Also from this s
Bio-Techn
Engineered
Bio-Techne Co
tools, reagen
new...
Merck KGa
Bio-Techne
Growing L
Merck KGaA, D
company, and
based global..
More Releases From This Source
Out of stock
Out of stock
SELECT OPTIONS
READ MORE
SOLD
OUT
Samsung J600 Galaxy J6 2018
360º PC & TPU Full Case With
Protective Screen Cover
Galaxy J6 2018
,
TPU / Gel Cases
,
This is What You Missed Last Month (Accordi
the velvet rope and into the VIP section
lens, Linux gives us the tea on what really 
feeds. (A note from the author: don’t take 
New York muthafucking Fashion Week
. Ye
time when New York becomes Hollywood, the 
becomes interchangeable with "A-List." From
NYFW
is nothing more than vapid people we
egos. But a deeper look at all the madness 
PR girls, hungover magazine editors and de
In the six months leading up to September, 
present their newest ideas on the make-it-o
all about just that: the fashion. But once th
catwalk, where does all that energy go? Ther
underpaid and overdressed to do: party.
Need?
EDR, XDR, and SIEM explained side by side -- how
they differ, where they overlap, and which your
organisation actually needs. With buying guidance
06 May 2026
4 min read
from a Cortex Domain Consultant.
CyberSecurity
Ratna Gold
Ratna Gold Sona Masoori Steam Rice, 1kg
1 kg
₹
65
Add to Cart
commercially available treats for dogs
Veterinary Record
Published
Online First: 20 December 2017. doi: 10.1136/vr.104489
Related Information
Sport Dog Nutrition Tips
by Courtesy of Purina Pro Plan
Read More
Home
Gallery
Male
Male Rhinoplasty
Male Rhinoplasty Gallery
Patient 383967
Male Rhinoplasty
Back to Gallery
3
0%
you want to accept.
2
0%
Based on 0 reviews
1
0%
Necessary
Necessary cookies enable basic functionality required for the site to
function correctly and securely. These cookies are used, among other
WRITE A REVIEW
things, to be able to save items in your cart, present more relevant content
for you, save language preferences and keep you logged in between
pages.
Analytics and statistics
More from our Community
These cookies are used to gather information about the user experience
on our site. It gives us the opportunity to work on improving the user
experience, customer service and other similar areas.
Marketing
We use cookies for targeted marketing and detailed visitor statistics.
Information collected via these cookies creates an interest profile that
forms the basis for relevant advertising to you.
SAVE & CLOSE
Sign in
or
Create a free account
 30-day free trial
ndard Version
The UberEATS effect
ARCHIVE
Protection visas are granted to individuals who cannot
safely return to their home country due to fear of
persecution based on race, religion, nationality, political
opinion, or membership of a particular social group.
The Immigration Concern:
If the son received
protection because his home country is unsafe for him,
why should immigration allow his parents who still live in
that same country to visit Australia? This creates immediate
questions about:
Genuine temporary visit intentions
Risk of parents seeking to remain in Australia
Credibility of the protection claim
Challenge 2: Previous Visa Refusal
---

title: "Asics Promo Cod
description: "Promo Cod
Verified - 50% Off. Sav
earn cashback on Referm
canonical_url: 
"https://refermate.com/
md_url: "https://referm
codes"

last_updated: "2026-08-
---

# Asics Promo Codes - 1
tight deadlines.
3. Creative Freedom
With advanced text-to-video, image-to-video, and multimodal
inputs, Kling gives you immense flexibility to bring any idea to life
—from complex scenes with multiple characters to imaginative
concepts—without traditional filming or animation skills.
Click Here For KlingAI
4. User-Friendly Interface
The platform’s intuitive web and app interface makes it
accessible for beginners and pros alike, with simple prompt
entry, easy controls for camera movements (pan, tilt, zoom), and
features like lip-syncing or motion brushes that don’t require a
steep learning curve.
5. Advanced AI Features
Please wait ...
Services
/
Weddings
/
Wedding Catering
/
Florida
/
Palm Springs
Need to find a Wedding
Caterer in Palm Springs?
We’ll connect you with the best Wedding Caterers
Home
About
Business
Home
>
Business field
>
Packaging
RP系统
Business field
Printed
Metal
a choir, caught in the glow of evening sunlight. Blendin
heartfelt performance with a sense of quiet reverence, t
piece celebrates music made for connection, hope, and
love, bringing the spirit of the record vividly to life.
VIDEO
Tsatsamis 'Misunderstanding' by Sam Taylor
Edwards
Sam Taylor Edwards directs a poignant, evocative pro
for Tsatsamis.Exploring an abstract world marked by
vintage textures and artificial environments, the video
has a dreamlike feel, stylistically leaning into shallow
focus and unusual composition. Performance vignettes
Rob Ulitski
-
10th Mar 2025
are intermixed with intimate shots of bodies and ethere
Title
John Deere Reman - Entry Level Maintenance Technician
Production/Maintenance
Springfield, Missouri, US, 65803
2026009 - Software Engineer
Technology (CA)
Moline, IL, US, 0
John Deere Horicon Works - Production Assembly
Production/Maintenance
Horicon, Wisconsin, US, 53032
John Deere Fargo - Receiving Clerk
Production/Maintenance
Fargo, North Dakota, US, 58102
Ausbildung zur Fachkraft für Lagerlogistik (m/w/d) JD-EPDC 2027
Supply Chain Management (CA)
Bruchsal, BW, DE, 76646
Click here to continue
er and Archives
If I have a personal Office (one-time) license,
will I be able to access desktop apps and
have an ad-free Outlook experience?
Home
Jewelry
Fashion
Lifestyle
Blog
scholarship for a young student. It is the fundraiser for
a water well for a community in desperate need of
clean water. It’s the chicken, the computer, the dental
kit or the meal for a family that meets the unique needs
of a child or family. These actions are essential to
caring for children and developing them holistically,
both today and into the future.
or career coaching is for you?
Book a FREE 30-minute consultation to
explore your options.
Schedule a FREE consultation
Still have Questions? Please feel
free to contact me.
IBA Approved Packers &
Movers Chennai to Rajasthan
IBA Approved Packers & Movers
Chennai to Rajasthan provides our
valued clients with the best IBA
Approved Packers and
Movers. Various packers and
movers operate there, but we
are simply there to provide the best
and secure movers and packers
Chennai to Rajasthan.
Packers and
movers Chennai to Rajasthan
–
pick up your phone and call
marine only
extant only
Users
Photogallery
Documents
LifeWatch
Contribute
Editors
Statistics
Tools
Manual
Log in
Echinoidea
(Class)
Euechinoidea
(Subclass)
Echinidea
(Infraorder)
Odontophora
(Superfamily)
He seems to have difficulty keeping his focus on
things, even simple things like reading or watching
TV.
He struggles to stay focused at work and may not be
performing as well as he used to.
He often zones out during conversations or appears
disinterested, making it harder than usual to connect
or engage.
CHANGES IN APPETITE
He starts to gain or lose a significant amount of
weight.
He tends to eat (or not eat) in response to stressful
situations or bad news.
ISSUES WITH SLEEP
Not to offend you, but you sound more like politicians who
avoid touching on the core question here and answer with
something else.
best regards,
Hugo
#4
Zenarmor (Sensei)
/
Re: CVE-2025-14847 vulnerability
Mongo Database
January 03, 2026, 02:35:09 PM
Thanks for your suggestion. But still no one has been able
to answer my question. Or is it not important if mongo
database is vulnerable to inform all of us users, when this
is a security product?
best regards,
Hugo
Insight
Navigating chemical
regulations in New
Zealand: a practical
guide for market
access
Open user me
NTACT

=-=-=

DIRECTIONS: Where the word "Gold" shows up in a line of the entries above, copy that line.

RESULT BELOW:
Ratna Gold
Ratna Gold Sona Masoori Steam Rice, 1kg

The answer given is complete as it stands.